Tackling digital from an organisational point of view seems to present a number of challenges, some of which is discussed in the Silos to Shrek Ears research report which inspired Dave Moutrey to take Cornerhouse on the journey he described in the keynote. We are charged as marketers and organisations to manage complexity, as discussed in Graham Leicester’s inspiring work at the International Futures Forum. So, how do we live comfortably with all the new opportunities – maybe it’s something about using evidence and information. Who has used the YouTube Metrics as Ed of YouTube suggested? Or entered into the discussions on the impacts of social media as suggested by Marcus Romer (everyone’s new guru… or is he a geek?). For Cornerhouse this is working out how to work an ‘Adhocracy’ style organisation.  However, the top tip is: if you can change the way you work internally effectively,  your audiences will probably go with you… wherever you want to take them.

Now to the audiences bit – as you may know, my continual quest is for some more concrete information about which audiences engage digitally and if they do, how (or does ) it enhances their artistic experience…  As Diane Ragsdale said it is not enough to facebook them, it’s all the other stuff and how relevant you are to someone that influences them to engage. Andy Ryans reiterated this, in terms of encouraging us to remember the other tools, such as just talking to people face to face. We perhaps need to be clearer for ourselves about how we use the wonderful Web 2.0, and remember according to the 90-9-1 principle of social networking maybe only a small proportion of audiences are up for full online dialogue. So, how can we best serve the 90%? Maybe we can take some lessons from the Slow Food Campaign – combine enjoyment and responsibility on all sides. Hans de Kretser’s guide to social media should be good reading (wait for the conference report) – number 1 is ‘have a strategy’. You can already find Marcus Romer’s session about using digital media here? In terms of generating content to engage audiences – do we take Dan from Innocent’s advice of ‘keeping it mildly interesting’ – perhaps we’re putting too much pressure on ourselves to come up with super-duper content, when people actually want to know how many costume changes are involved or by what route a painting arrived from New York…

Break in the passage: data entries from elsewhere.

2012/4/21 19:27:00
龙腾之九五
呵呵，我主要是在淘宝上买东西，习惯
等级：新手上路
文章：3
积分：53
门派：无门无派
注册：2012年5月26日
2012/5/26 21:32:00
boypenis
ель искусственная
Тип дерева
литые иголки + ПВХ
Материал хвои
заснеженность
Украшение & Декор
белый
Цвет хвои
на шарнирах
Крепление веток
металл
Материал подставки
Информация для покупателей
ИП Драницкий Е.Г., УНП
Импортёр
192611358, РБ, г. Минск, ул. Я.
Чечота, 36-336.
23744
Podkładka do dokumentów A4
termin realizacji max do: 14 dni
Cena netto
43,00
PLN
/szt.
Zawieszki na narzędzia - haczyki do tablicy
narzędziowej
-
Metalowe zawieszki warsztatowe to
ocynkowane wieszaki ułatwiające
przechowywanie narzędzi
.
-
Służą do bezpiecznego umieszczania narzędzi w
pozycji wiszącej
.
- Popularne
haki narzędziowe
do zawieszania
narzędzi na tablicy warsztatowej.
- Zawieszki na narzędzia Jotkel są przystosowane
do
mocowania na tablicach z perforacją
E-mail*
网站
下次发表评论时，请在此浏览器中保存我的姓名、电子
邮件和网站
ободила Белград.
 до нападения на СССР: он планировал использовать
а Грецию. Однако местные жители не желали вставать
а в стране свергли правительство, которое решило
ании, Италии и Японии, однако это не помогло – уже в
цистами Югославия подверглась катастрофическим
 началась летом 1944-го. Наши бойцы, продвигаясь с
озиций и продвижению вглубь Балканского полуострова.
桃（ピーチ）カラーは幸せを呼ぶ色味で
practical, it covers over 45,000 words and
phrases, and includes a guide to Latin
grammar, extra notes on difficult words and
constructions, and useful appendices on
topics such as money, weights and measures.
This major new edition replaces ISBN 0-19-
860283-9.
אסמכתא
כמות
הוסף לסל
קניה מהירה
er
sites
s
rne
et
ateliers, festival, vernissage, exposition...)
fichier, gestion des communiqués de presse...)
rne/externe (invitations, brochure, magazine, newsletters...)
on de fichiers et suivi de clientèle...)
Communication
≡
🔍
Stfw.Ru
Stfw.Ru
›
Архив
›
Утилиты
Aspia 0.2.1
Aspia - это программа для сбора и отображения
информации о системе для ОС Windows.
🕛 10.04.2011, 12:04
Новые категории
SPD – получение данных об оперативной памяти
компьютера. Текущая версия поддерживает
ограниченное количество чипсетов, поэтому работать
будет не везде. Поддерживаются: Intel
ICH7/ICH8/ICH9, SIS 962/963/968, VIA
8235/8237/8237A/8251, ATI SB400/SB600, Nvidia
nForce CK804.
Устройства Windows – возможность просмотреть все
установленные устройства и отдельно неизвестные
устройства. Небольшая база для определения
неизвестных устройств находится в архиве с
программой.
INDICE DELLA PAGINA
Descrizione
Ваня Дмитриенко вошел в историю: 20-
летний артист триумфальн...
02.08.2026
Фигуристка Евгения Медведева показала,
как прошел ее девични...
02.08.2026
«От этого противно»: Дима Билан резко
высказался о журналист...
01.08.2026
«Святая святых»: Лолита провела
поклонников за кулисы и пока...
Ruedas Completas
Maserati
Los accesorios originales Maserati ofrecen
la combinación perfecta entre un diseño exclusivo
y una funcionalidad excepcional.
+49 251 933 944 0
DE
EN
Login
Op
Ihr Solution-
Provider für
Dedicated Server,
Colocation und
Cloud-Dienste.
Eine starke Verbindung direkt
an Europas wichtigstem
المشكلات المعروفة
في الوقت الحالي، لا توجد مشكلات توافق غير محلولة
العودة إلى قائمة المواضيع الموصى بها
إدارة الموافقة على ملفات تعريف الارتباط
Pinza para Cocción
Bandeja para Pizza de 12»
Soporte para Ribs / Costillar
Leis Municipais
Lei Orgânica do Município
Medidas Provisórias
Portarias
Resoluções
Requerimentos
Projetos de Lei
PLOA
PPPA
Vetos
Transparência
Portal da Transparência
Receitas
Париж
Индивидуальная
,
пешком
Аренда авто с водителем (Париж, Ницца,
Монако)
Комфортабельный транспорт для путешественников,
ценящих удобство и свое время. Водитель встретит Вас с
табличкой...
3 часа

There were obviously some bits about artistic content online, with the much lauded YouTube orchestra (in collaboration with LSO) and many examples from Watershed of what they’ve let artists do.  But the heart of the matter seems to be about giving up control and allowing amateur/user generated content to work alongside the professional artists’ work. Most people do know how to edit and filter to find the good stuff. And on the other hand our brands are usually strong enough as arts organisations to survive re-shaping by our users or audiences. Finally, we should not fear failure, allow ourselves to experiment and as Ed of YouTube said just ‘read up, team up and mix up’.

And as Martin Reynolds of Festivals Edinburgh said “collaboration breeds collaboration”.